Larangan Iklan Rokok di Televisi

Endang Suarini  ;  Pemerhati Kesehatan Masyarakat
KORAN TEMPO, 28 Mei 2015


                                                                                                                                                           
                                                
Sejak industri rokok kretek berdiri di Jawa pada pertengahan abad ke-19, rokok menjadi komoditas paling dikenal, bahkan sampai ke pelosok desa. Hal ini, salah satunya, dipicu oleh kecerdikan para ahli strategi iklan di balik industri rokok. Meski Badan Kesehatan Dunia (WHO) terus mengajak melawan sponsor, promosi, dan iklan rokok, industri rokok selalu bisa menyiasati setiap regulasi yang tidak ramah terhadap rokok.

Bayangkan, acara-acara festival seni dan budaya di berbagai negara, termasuk di Vatikan, hingga kini masih disponsori Philip Morris.
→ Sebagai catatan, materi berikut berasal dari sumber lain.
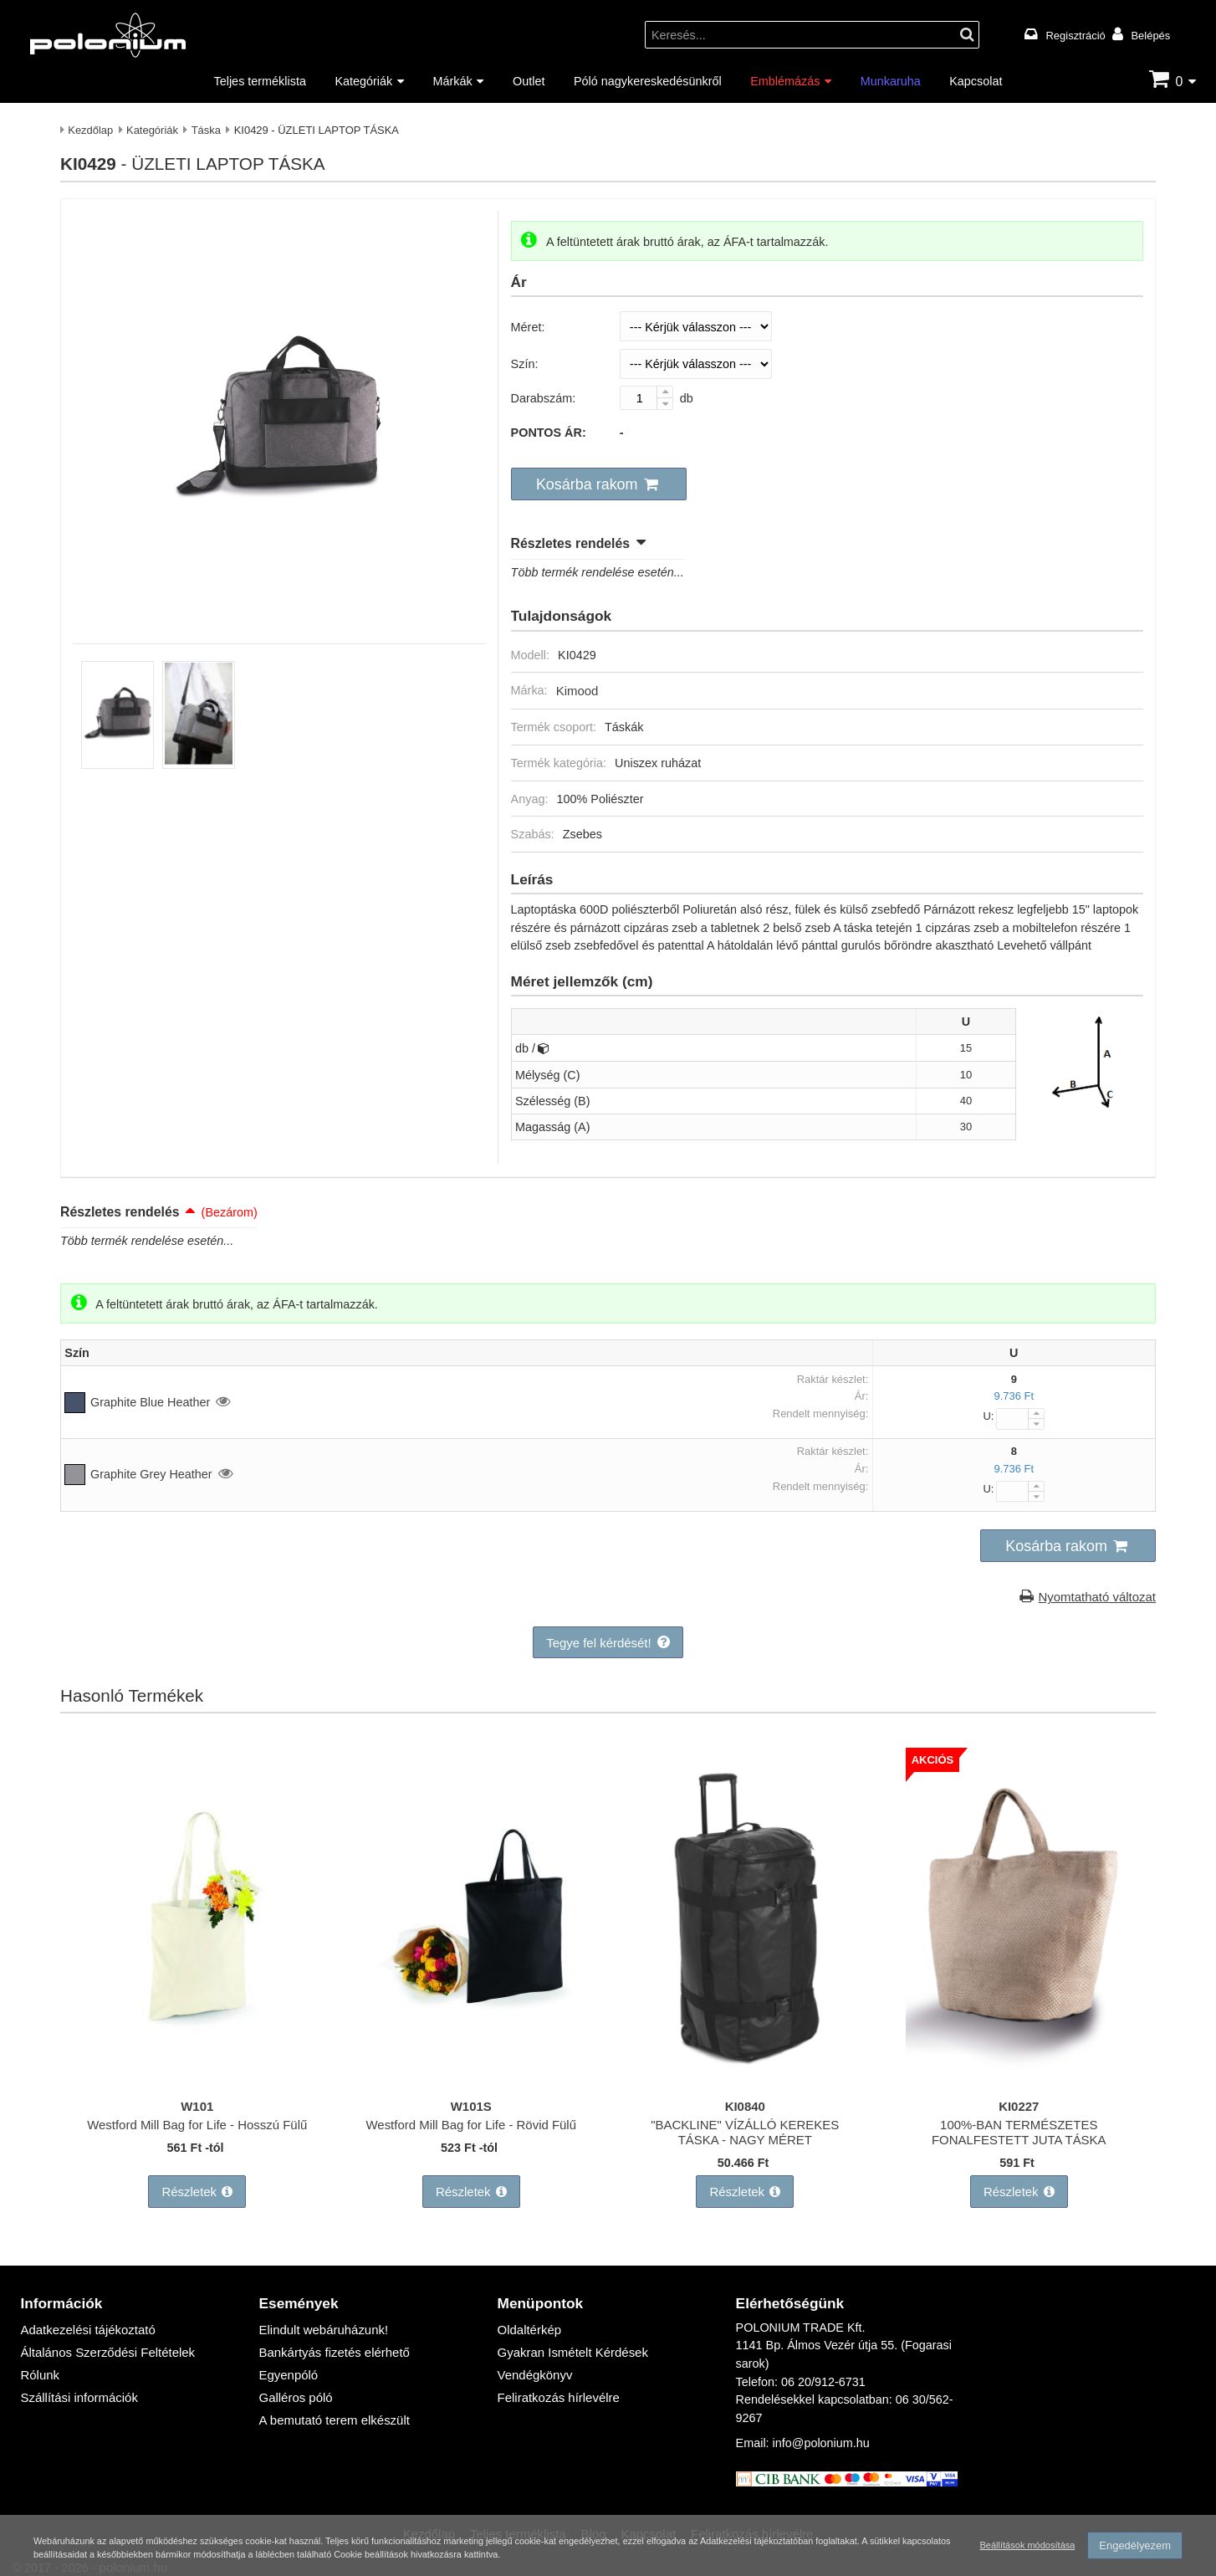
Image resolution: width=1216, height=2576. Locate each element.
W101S (471, 2101)
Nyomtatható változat (1099, 1592)
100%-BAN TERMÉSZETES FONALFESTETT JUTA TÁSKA (1019, 2127)
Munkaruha (891, 81)
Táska (206, 129)
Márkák (453, 81)
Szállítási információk (76, 2386)
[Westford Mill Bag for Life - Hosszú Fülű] (197, 2076)
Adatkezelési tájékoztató (85, 2320)
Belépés (1150, 35)
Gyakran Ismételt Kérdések (570, 2342)
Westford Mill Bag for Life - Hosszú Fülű (197, 2120)
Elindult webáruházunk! (321, 2320)
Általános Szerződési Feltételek (104, 2342)
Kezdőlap (90, 129)
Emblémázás (785, 81)
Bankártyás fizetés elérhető (332, 2342)
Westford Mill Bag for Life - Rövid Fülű (471, 2120)
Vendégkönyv (534, 2364)
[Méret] (696, 326)
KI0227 (1018, 2101)
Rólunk (39, 2364)
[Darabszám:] (647, 398)
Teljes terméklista (260, 81)
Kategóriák (363, 81)
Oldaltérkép (528, 2320)
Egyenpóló (287, 2364)
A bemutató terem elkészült (332, 2407)
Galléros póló (294, 2386)
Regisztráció (1076, 35)
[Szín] (696, 364)
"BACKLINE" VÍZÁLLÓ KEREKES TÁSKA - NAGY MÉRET (744, 2127)
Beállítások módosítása (1025, 2546)
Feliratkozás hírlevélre (557, 2386)
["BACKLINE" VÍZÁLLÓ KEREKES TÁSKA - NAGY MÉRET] (745, 2076)
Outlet (528, 81)
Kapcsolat (975, 81)
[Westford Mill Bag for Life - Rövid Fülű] (471, 2076)
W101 (197, 2101)
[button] (595, 483)
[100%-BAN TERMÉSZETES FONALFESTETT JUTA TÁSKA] (1019, 2076)
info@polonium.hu (821, 2434)
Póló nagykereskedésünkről (648, 81)
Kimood (576, 688)
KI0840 (745, 2101)
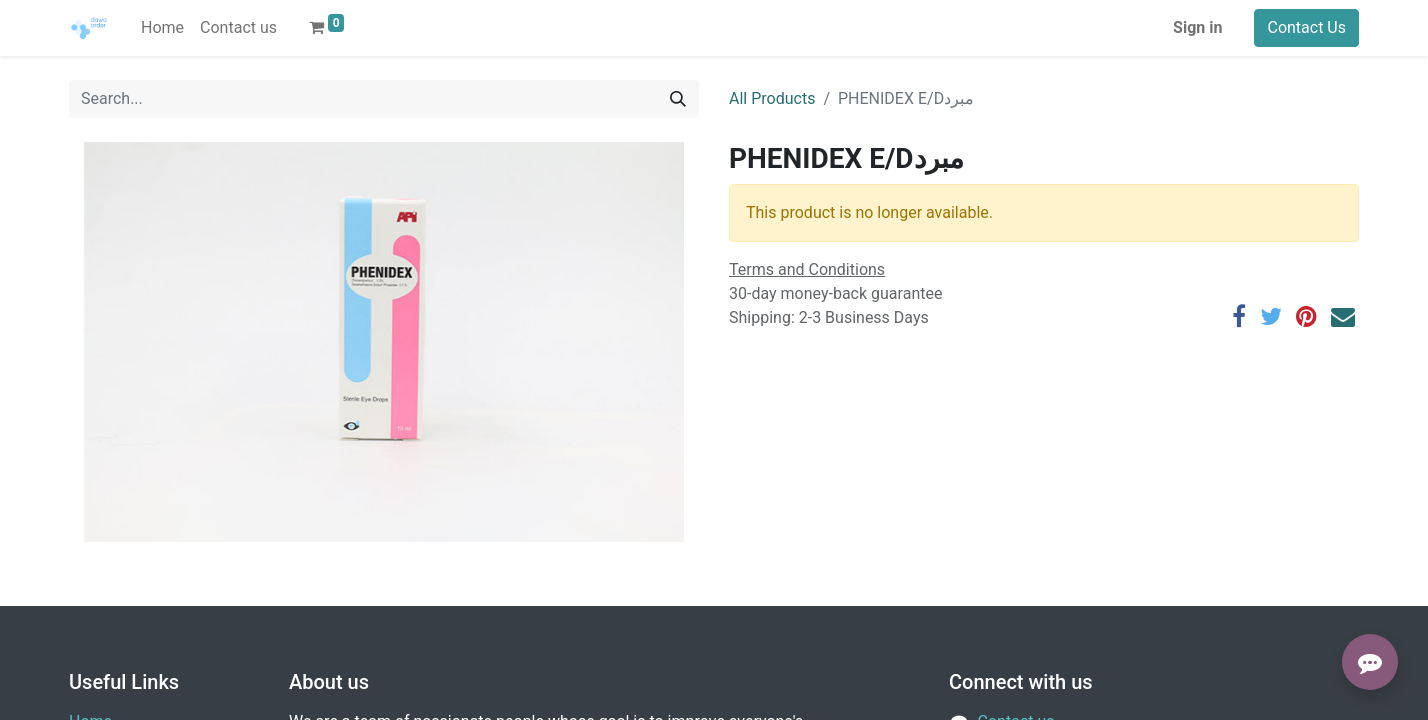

Ini mirip kejadian yang terus terulang di kampung-kampung di Jawa, setiap ada pengajian besar, pasti selalu ditunggangi iklan rokok.

Menurut AC Nielsen Media Research, belanja iklan rokok di negeri kita menduduki peringkat (rating) kedua sebesar Rp 100 triliun (2012), naik berlipat ganda dibanding 2007 sebesar Rp 1,5 triliun. Iklan rokok di televisi kita saat ini terbilang cukup signifikan, yakni mencapai 5 persen dari total belanja iklan, terutama free to air (FTA) TV. Bayangkan, dari 10 TV FTA di Indonesia pada 2014, belanja iklan mencapai Rp 15 triliun. Porsi iklan rokok yang mencapai 5 persen dari total belanja iklan itu berarti sekitar Rp 750 miliar.

Riset Media Partners Asia Database (2014-2015) mengestimasi belanja iklan bersih di Indonesia tahun ini mencapai US$ 3 miliar atau Rp 39 triliun (di semua jenis media), dengan iklan rokok memberikan kontribusi sekitar 4,6 persen.

Iklan memang diperlukan untuk mendukung produksi rokok. Pada 1995, produksi rokok hanya 199.450 miliar batang, dan pada 2012 menjadi 260 miliar batang. Sedangkan pada 2014 mencapai 362 miliar batang, meningkat 16 miliar batang dibandingkan dengan realisasi pada 2013. Indonesia pun tetap menjadi pasar cerah bagi rokok. Bahkan orang paling kaya di negeri ini masih berasal dari industri rokok. Padahal di negara-negara maju, industri rokok sudah mendekati tamat.

Gencarnya iklan rokok jelas berdampak buruk, karena membunuh akal sehat. Orang lalu lupa pada peringatan "rokok membunuhmu". Iklan memang merupakan cara efektif mempengaruhi pikiran orang. Namun boleh jadi iklan yang paling menyesatkan adalah merokok itu sehat. Bahkan masalahnya ditarik ke ranah politik dan budaya. Misalnya, tudingan pihak asing tidak suka jika kretek Indonesia berjaya, atau asing hendak membunuh para petani tembakau.

Gara-gara gerakan seperti itu, orang muda bahkan anak-anak tergoda menjadi perokok. Menyedihkan melihat anak-anak sekolah yang masih duduk di bangku SMP sudah menjadi korban rokok. Padahal begitu mengisap sekali, orang akan ketagihan, akibat jerat penuh nikmat dari nikotin yang ada di dalam rokok.

Maka, seiring dengan peringatan Hari Tanpa Tembakau Sedunia setiap 31 Mei, kita menyambut baik rencana penyusunan draf UU Penyiaran oleh DPR, yang hendak melarang total penayangan iklan rokok di televisi. Pada Agustus mendatang, penyusunan draf itu diharapkan rampung. Pasalnya, UU Penyiaran yang berlaku selama ini dianggap tidak berhasil mengurangi tingkat konsumsi rokok secara nasional, karena hanya membatasi waktu dan cara penayangan iklan rokok di televisi.